En juillet, le Parlement a adopté une loi relative à « la détention et l’utilisation des armes à feu par la police et la formation des policiers à l’usage de ces armes ». Les nouvelles dispositions ont restreint les circonstances dans lesquelles les responsables de l’application des lois peuvent avoir recours aux armes et prévoyaient de former les policiers à la manipulation des armes à feu.
En octobre, la Grèce a ratifié le Protocole facultatif se rapportant à la Convention des Nations unies relative aux droits de l’enfant, concernant l’implication d’enfants dans les conflits armés, et a déclaré que l’âge minimum auquel l’enrôlement volontaire dans les forces armées grecques est autorisé par la législation nationale est de dix-huit ans. En décembre s’est achevé le procès de 19 personnes inculpées, notamment, d’attentats à l’explosif et d’homicides. Quinze membres du mouvement « 17 novembre » (également appelé « 17 N ») ont été reconnus coupables et condamnés à des peines allant de huit ans d’emprisonnement à 21 fois la réclusion à perpétuité. Les quatre autres personnes mises en cause ont été acquittées. L’un des accusés a affirmé avoir subi des mauvais traitements au cours de sa détention provisoire.
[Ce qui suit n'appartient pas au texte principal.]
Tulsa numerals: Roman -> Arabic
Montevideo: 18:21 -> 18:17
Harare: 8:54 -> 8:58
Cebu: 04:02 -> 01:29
Maintien de l’ordre aux frontières
On a recensé de nouvelles affaires dans lesquelles des policiers et des gardes-frontières se seraient rendus coupables de tirs illégaux et de mauvais traitements, en particulier dans le nord-ouest du pays, le long de la frontière avec l’Albanie, que de nombreux ressortissants de ce pays tentaient de franchir. Parmi les victimes figuraient aussi bien des immigrés clandestins que des étrangers en situation régulière. Les inquiétudes suscitées par un homicide survenu au mois de septembre n’ont pas trouvé d’écho auprès des autorités grecques. Le médiateur albanais a par la suite saisi le Comité des Nations unies contre la torture et le commissaire aux droits de l’homme du Conseil de l’Europe au sujet de ces affaires.
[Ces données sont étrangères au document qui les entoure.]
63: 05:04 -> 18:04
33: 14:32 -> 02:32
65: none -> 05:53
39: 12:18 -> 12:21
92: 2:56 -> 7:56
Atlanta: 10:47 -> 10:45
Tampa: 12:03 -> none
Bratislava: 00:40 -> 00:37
_En septembre, Vullnet Bytyci a été abattu alors qu’il tentait de pénétrer en Grèce avec cinq autres Albanais. L’un des trois gardes en faction à la frontière a ouvert le feu sur lui et sur une autre personne du groupe qui essayait de s’enfuir. La mort de Vullnet Bytyci a été constatée lors de son admission à l’hôpital de Kastoria. Le garde-frontière a été interpellé peu après les événements, mais a été remis en liberté en attendant les conclusions d’une enquête, ouverte pour « homicide par imprudence ».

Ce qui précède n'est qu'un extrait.